C# and the .NET frameworks allow you to be incredibly productive and write elegant, maintainable code. However, some of these productivity features can just make you productive at writing slow code. “Sparkle” has an internal DOM for working with XAML. We have an XPath-like data structure that lets us make references in that DOM. This path data structure looks a little like a list: it is basically an array of steps, though the operations are quite different so it the OM looks nothing like a list. However, when doing performance analysis I discovered we were allocating and freeing huge numbers of these arrays of steps. I traced it to an implementation that looked something like this:

      class Path

      {

            private Step[] steps;

            public Path(params Step[] steps)

                  : this((ICollection)steps)

            {

            }

            public Path(ICollection steps)

            {

                  this.steps = new Step[steps.Count];

                  int i = 0;

                  foreach (Step step in steps)

                  {

                        this.steps[i++] = step;

                  }

            }

            public Path Append(Step step)

            {

                  List<Step> newSteps = new List<Step>(this.steps);

                  newSteps.Add(step);

                  return new Path(newSteps);

            }

      }

Very commonly we initialized a Path that contained only a single step and then appended new steps. Path is immutable, so you always allocate new ones, as the Append method demonstrates.

Seems like nice simple code. What could possible go wrong?

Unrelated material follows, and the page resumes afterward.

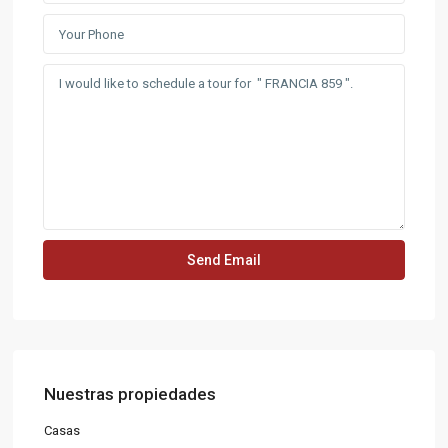
Nuestras propiedades
Casas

Well consider an example like this:

                  Step step1 = new Step();

                  Step step2 = new Step();

                  step1.StepName = "FirstStep";

                  step2.StepName = "SecondStep";

                  Path path1 = new Path(step1);

                  Path path2 = path1.Append(step2);

Just how much memory do we allocate in this case?

It seems like we should be allocating 2 Steps, 2 Paths and 2 Step[]s, since that is what we want at the end.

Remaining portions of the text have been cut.